GoogleCodeExporter commented 8 years ago
$ cat /tmp/test-psutil.py 
#!/usr/bin/env python
import psutil
import subprocess

sp = subprocess.Popen(['sleep', '30'])
p = psutil.Process(sp.pid)
print p.get_threads()
$ sudo /tmp/test-psutil.py 
[thread(id=1, user_time=0.000625, system_time=0.001875)]
$ 

( tested code from svn also and got same error but it sounds predictable from 
your explicationf of OS X security model.

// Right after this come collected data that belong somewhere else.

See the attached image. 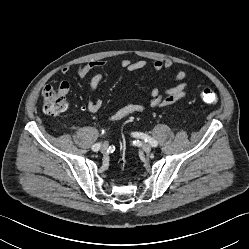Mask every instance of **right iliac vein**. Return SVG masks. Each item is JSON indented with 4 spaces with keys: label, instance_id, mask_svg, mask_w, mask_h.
Segmentation results:
<instances>
[{
    "label": "right iliac vein",
    "instance_id": "obj_1",
    "mask_svg": "<svg viewBox=\"0 0 249 249\" xmlns=\"http://www.w3.org/2000/svg\"><path fill=\"white\" fill-rule=\"evenodd\" d=\"M108 149V144L107 143H103L101 146V151L105 152Z\"/></svg>",
    "mask_w": 249,
    "mask_h": 249
}]
</instances>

Traceback (most recent call last):
  File "<stdin>", line 1, in <module>
  File "/tmp/psutil-read-only/install//lib/python2.7/site-packages/psutil-0.3.1-py2.7-macosx-10.5-i386.egg/psutil/__init__.py", line 286, in get_threads
    return self._platform_impl.get_process_threads()
  File "/tmp/psutil-read-only/install//lib/python2.7/site-packages/psutil-0.3.1-py2.7-macosx-10.5-i386.egg/psutil/_psosx.py", line 92, in wrapper
    raise AccessDenied(self.pid, self._process_name)
psutil.error.AccessDenied: (pid=9124)
)

Original comment by pierre.g...@gmail.com on 30 Sep 2011 at 3:17

GoogleCodeExporter commented 8 years ago
Yeah, this looks like expected results for the OS X security model. In general 
psutil is only really useful on OS X when run as root, or when the process 
you're querying is the current process. There is some information that is 
obtainable for other processes, but only basic things like PID and name, 
everything else that uses the OS X specific interfaces is limited by this 
security restriction. 

I'll  close this defect out since it's just a feature of OS X.